> Problem description
The answer must be an exact copy of the entries below, with no images in it.

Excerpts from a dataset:
***

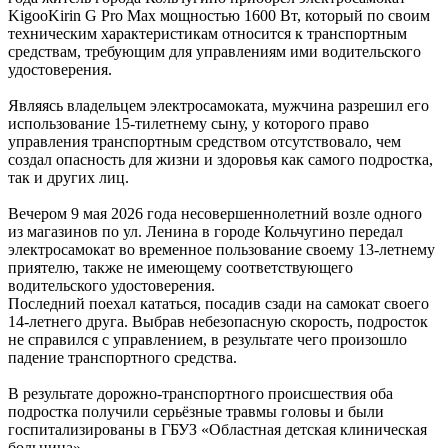
KigooKirin G Pro Max мощностью 1600 Вт, который по своим
техническим характеристикам относится к транспортным
средствам, требующим для управлениям ими водительского
удостоверения.
Являясь владельцем электросамоката, мужчина разрешил его
использование 15-тилетнему сыну, у которого право
управления транспортным средством отсутствовало, чем
создал опасность для жизни и здоровья как самого подростка,
так и других лиц.
Вечером 9 мая 2026 года несовершеннолетний возле одного
из магазинов по ул. Ленина в городе Кольчугино передал
электросамокат во временное пользование своему 13-летнему
приятелю, также не имеющему соответствующего
водительского удостоверения.
Последний поехал кататься, посадив сзади на самокат своего
14-летнего друга. Выбрав небезопасную скорость, подросток
не справился с управлением, в результате чего произошло
падение транспортного средства.
В результате дорожно-транспортного происшествия оба
подростка получили серьёзные травмы головы и были
госпитализированы в ГБУЗ «Областная детская клиническая
больница».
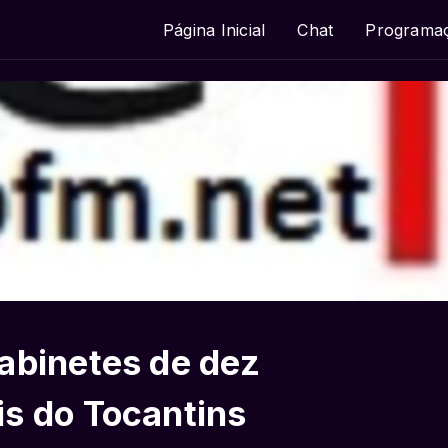
Página Inicial
Chat
Programa
abinetes de dez
s do Tocantins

***

> Solved exercise
KigooKirin G Pro Max мощностью 1600 Вт, который по своим
техническим характеристикам относится к транспортным
средствам, требующим для управлениям ими водительского
удостоверения.
Являясь владельцем электросамоката, мужчина разрешил его
использование 15-тилетнему сыну, у которого право
управления транспортным средством отсутствовало, чем
создал опасность для жизни и здоровья как самого подростка,
так и других лиц.
Вечером 9 мая 2026 года несовершеннолетний возле одного
из магазинов по ул. Ленина в городе Кольчугино передал
электросамокат во временное пользование своему 13-летнему
приятелю, также не имеющему соответствующего
водительского удостоверения.
Последний поехал кататься, посадив сзади на самокат своего
14-летнего друга. Выбрав небезопасную скорость, подросток
не справился с управлением, в результате чего произошло
падение транспортного средства.
В результате дорожно-транспортного происшествия оба
подростка получили серьёзные травмы головы и были
госпитализированы в ГБУЗ «Областная детская клиническая
больница».
Página Inicial
Chat
Programa
abinetes de dez
s do Tocantins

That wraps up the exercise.